Budget 2020

New tax regime: Lower tax rates sans most tax breaks

Anand Kalyanaraman | Updated on February 02, 2020 Published on February 01, 2020

Should you shift from the old tax regime to the new one? The numbers have to be crunched on a case-to-case basis

BL Research Bureau

Choices can sometimes complicate matters. That’s what seems to have happened with the Finance Minister delivering a googly in the Budget. We now have the choice of continuing with the existing tax regime (with existing income slabs, tax rates and benefits of deductions and exemptions) or moving to the new tax regime (with new income slabs, lower tax rates but without the benefit of most deductions and exemptions).

The choice is not straightforward, and some number crunching with cost-benefit analysis will be needed before deciding whether to continue with the existing regime or move to the new one.

You can continue with the old regime for now, and then move to the new one in future years. If you have no business income, you can make the choice between the old regime and the new regime every year.

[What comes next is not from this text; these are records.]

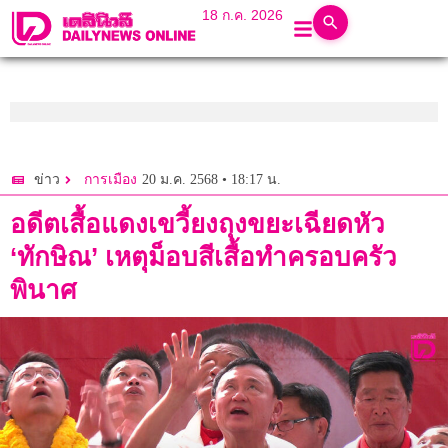
18 ก.ค. 2026
20 ม.ค. 2568 • 18:17 น.
ข่าว
การเมือง
อดีตเสื้อแดงเขวี้ยงถุงขยะเฉียดหัว
‘ทักษิณ’ เหตุม็อบสีเสื้อทำครอบครัว
พินาศ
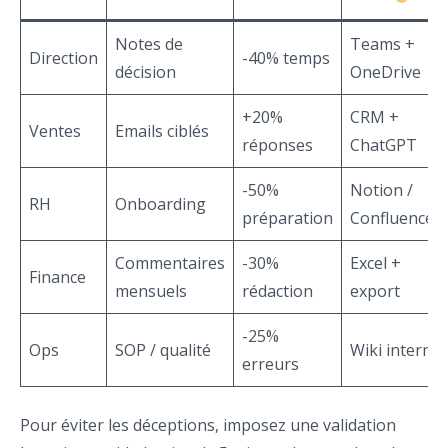
Notes de
Teams +
Direction
-40% temps
décision
OneDrive
+20%
CRM +
Ventes
Emails ciblés
réponses
ChatGPT
-50%
Notion /
RH
Onboarding
préparation
Confluence
Commentaires
-30%
Excel +
Finance
mensuels
rédaction
export
-25%
Ops
SOP / qualité
Wiki interne
erreurs
Pour éviter les déceptions, imposez une validation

But if you have business income, once you have made the choice to shift to the new regime, you will have to continue with it in future years too.

7 slabs against 4 earlier

Under the old regime, there were essentially four income slabs and basic tax rates — zero tax on taxable income up to ₹2.5 lakh, 5 per cent tax on income between ₹2.5 lakh and ₹5 lakh, 20 per cent tax on income between ₹5 lakh and ₹10 lakh, and 30 per cent tax on income above ₹10 lakh.

 

 

Under the new tax regime, there will be seven income slabs and basic tax rates — zero tax on taxable income up to ₹2.5 lakh, 5 per cent tax on income between ₹2.5 lakh and ₹5 lakh, 10 per cent tax on income between ₹5 lakh and ₹7.5 lakh, 15 per cent tax on income between ₹7.5 lakh and ₹10 lakh, 20 per cent tax on income between ₹10 lakh and ₹12.5 lakh, 25 per cent tax on income between ₹12.5 lakh and ₹15 lakh, and 30 per cent tax on income above ₹15 lakh.

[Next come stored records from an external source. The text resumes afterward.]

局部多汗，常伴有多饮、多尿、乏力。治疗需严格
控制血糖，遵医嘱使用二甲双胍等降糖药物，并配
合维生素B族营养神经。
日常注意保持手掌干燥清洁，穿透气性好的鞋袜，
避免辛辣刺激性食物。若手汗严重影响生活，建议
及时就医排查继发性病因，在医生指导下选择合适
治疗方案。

To be eligible for the new regime that has lower tax rates, you will have to forgo the benefits of most deductions, including Sec 80C (annual investment, expenses, life insurance premium up to ₹1.5 lakh), Section 80D (health insurance premiums), Section 24 (interest on home loans), Section 80CCD (including extra NPS contribution up to ₹50,000 a year), Section 80E (education loan interest) and Section 16 (standard deduction on salary income). Also, you will have to forgo the benefits of most exemptions under Section 10, such as house rent allowance and leave travel concession.

In the new regime, only a handful of deductions and exemptions are allowed. These include employer contribution on account of employee in NPS, transport allowance to divyang (specially abled) employees, and conveyance allowance to meet office duty expenses.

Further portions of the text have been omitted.